PROBLEM DESCRIPTION | Transcribe the entries below with complete accuracy, excluding the pictures.

[[ DATA UNDER STUDY open ]]

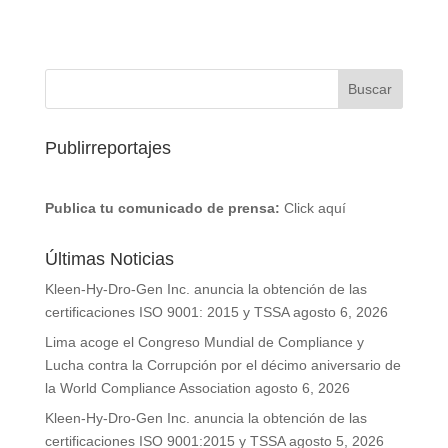
Publirreportajes
Publica tu comunicado de prensa:
Click aquí
Últimas Noticias
Kleen-Hy-Dro-Gen Inc. anuncia la obtención de las
certificaciones ISO 9001: 2015 y TSSA
agosto 6, 2026
Lima acoge el Congreso Mundial de Compliance y
Lucha contra la Corrupción por el décimo aniversario de
la World Compliance Association
agosto 6, 2026
Kleen-Hy-Dro-Gen Inc. anuncia la obtención de las
certificaciones ISO 9001:2015 y TSSA
agosto 5, 2026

[[ DATA UNDER STUDY closed ]]

TASK OUTPUT |
Publirreportajes
Publica tu comunicado de prensa:
Click aquí
Últimas Noticias
Kleen-Hy-Dro-Gen Inc. anuncia la obtención de las
certificaciones ISO 9001: 2015 y TSSA
agosto 6, 2026
Lima acoge el Congreso Mundial de Compliance y
Lucha contra la Corrupción por el décimo aniversario de
la World Compliance Association
agosto 6, 2026
Kleen-Hy-Dro-Gen Inc. anuncia la obtención de las
certificaciones ISO 9001:2015 y TSSA
agosto 5, 2026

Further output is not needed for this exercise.